Each category will have six winners based on energy type—electric battery, hydrogen, petrol gasoline, alternative gasoline, diesel and alternative diesel. The units should run an average of 25 kilometers per hour.

“If you compare [the units] to [ordinary] cars, the comfort goes,” said Elli John de Arroz, a fourth-year mechanical engineering student who will drive the Tiger 400. “They’re narrow. There’s no tint or aircon, no ventilation.”

Eco Tigers replaced this year the fiber-glass casing with the lighter aluminum and moved from an electric gasoline to a gasoline engine, De Arroz said.

Now weighing 65-70 kg, the unit is still a work in progress, team manager Kevin Rivera said. “We’re still trying to make improvements … It’s an ongoing project to get better results … We improve via solid work and test runs.”

LUMAD’S chassis TEAM UMYONG

UST also has an entry in the urban concept category.

The school is up against some 176 teams from 20 countries, including first-timers South Africa, Saudi Arabia, Oman, Australia and Bangladesh.

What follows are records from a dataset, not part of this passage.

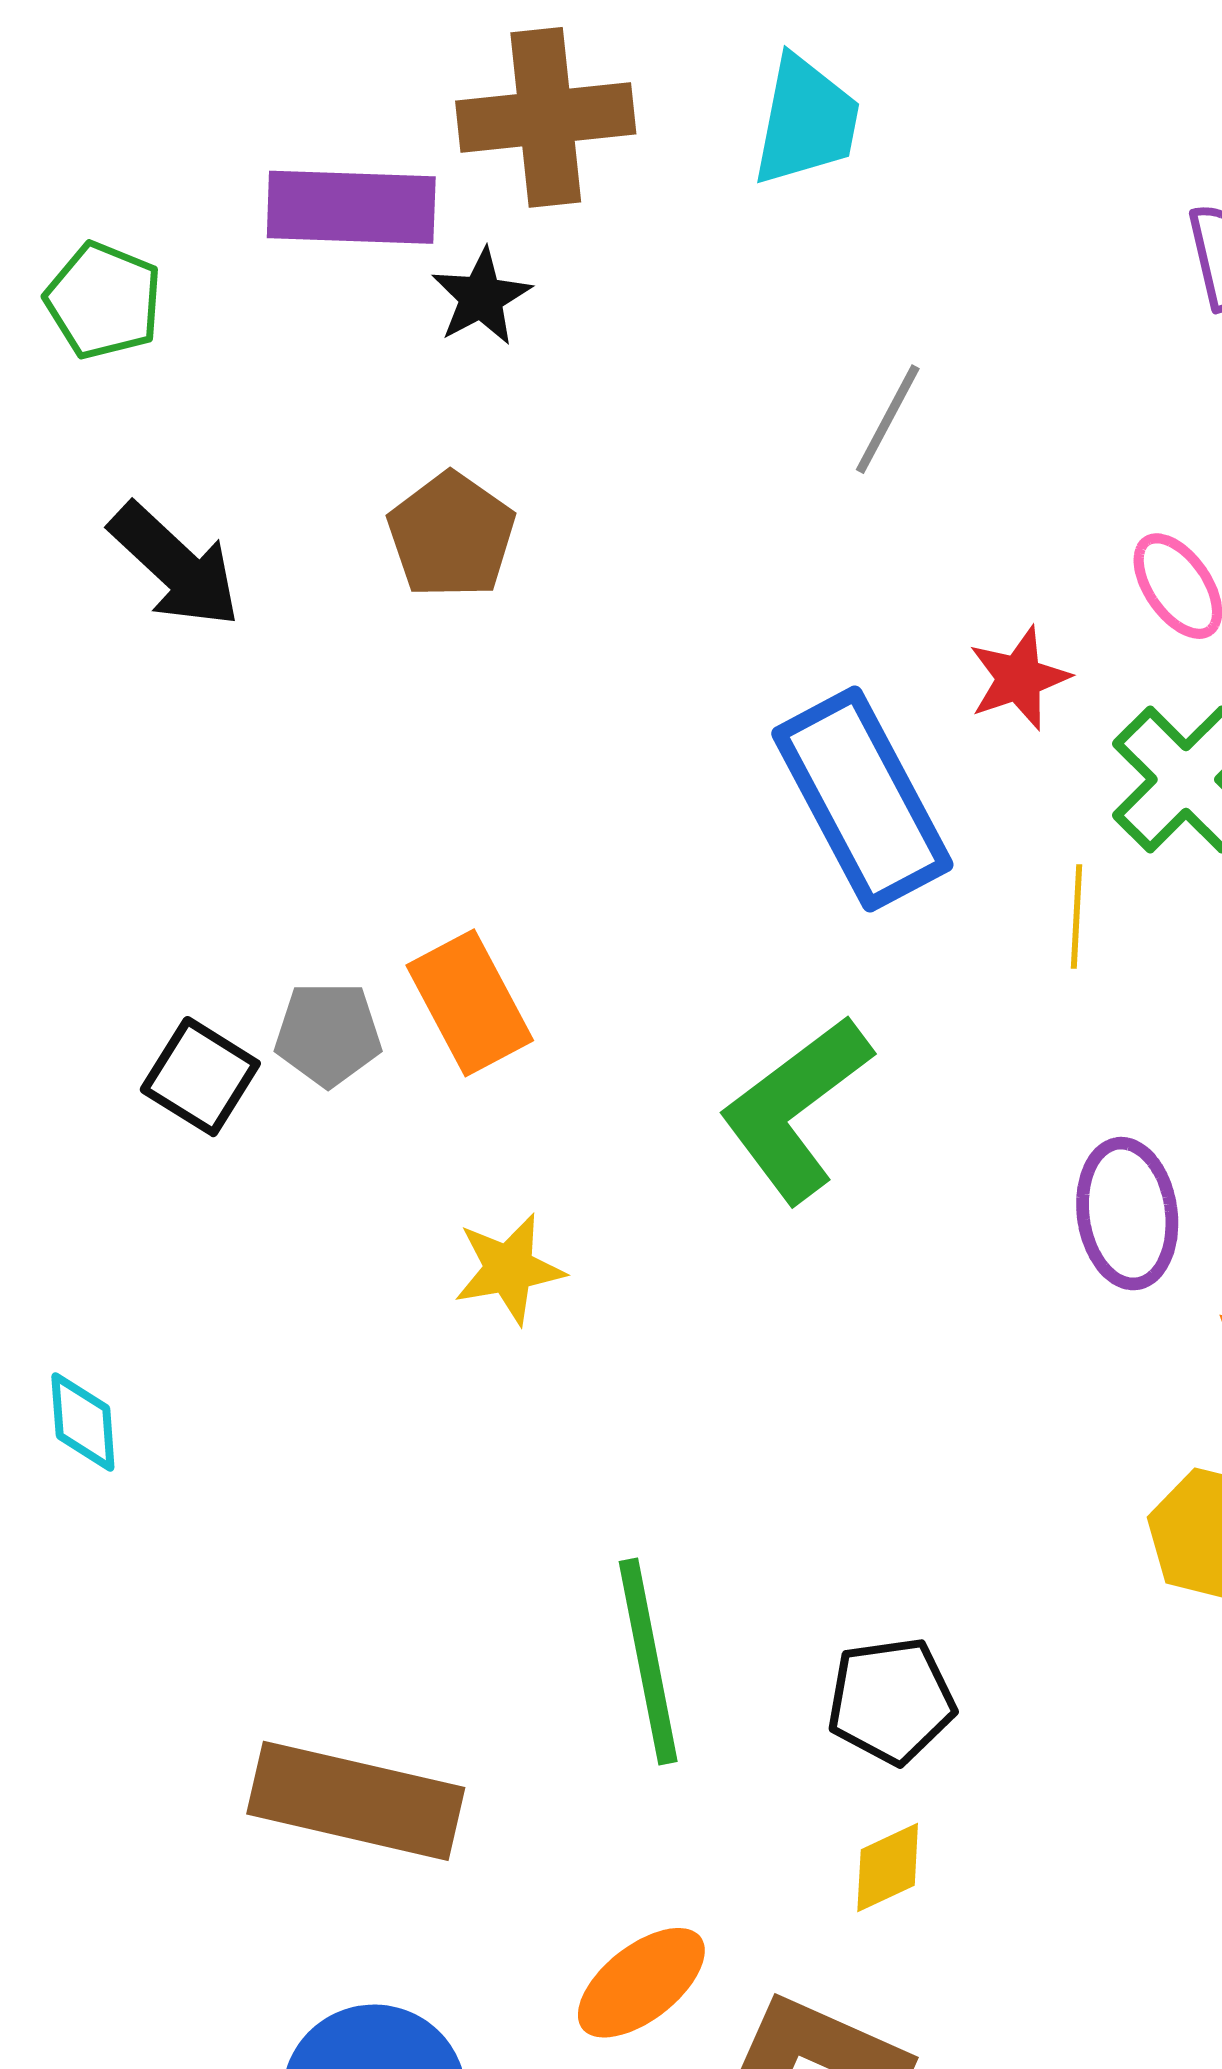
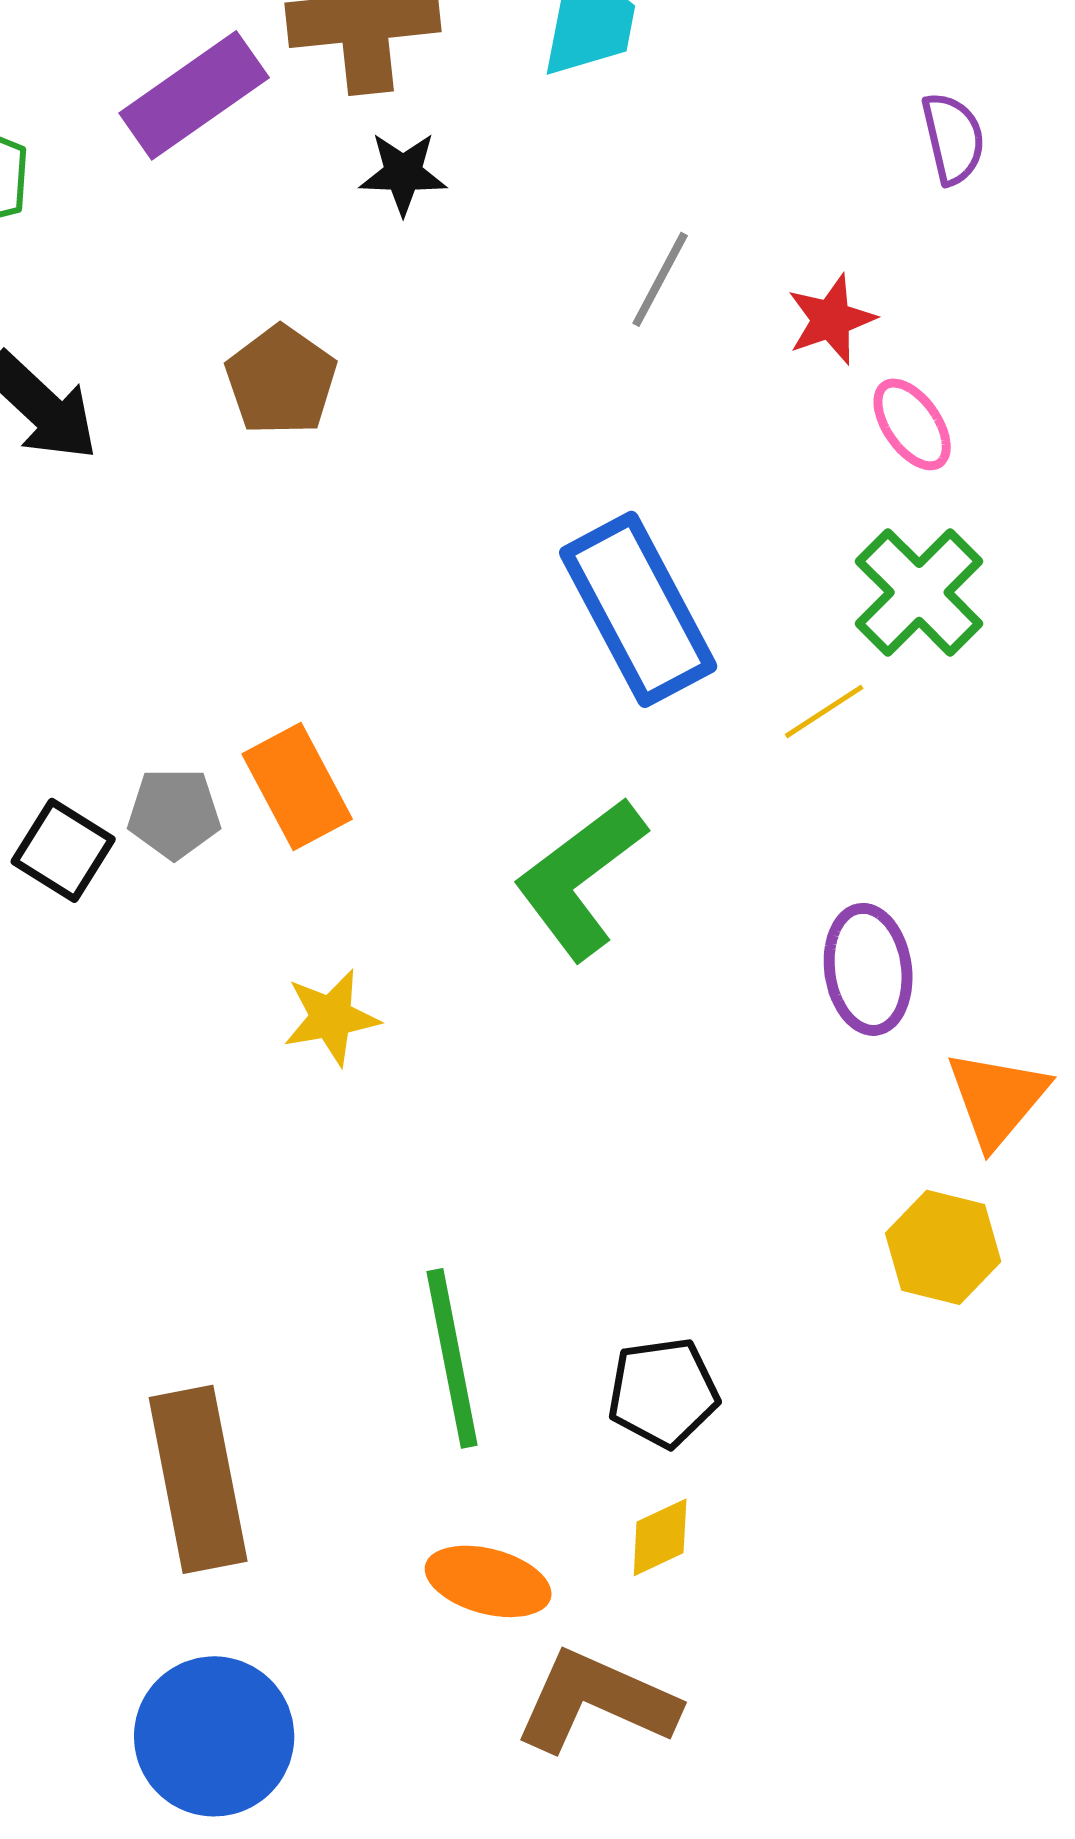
purple rectangle: (351, 207) -> (194, 95), turned -37
black star: (481, 297) -> (403, 173), moved, turned 30
red star: (1019, 678) -> (831, 319), moved
yellow line: (1077, 917) -> (824, 711), turned 54
brown rectangle: (356, 1801) -> (198, 1479), turned 66
orange ellipse: (641, 1983) -> (488, 1581), moved, turned 53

The Tiger 400 leads 34 vehicles from 25 schools from the Philippines, second to Indonesia’s 35. The number is higher than the 15 from nine schools last year, when the Philippines first hosted the marathon.

“It’s going to be a very good spread,” said Roberto Kanapi, Shell Philippines’ vice president for communications. “It’s beautiful because these are students. They can use whatever they have in their head, in their mind, to build cars and make them very efficient.”

Car named Eve

Polytechnic University of the Philippines (PUP) will be entering “Eve,” said Maria Linnea Dimaano, a mechanical engineering student who manages Team PUP Hygears.

The team of seven will compete in the prototype diesel event. Another group, Team PUP Manila, will face UST.

TEAM PUP Hygears presents its entry to Shell Eco-marathon 2015 on Dec. 10. PHOTO COURTESY OF TEAM PUP Hygears

Eve, short for economic vehicle, has a chassis made of stainless steel and its body is fiber glass. The car, weighing about 100 kg, does not claim any technological breakthroughs. But the team is not dismissing a good showing in the Eco-marathon, Dimaano said.

“Our goal is to break our previous record,” said Eco Tigers team leader Paolo Jose, adding that the competition was far ahead.

In the prototype petrol gasoline division, their 172.3-kilometer-per-liter (kpl) car followed Universitas Indonesia’s

464.5 kpl. The topnotcher, from Thailand, obtained 1,796 kpl.

Last year, the most efficient car, entered by Team How Much Ethanol of Thailand, logged 2,730.8 kpl. The No. 2 team, also Thai, holds the Asian record, registering 2,903 kpl in 2012. The global record is nearly 3,800 kpl.

The University of Mindanao’s (UM) Team UMyong, an all-male group of 12 mechanical engineering students, was setting modest goals for its debut in the competition, team manager Francis Justine Sombillo told the Inquirer.

“We do not aim for the top spot. Mindanao is far [from the national center] so there’s a technology gap and limited resources,” Sombillo said, explaining that their P80,000 unit has a scooter engine, and the chassis and aluminum case were bought using donations.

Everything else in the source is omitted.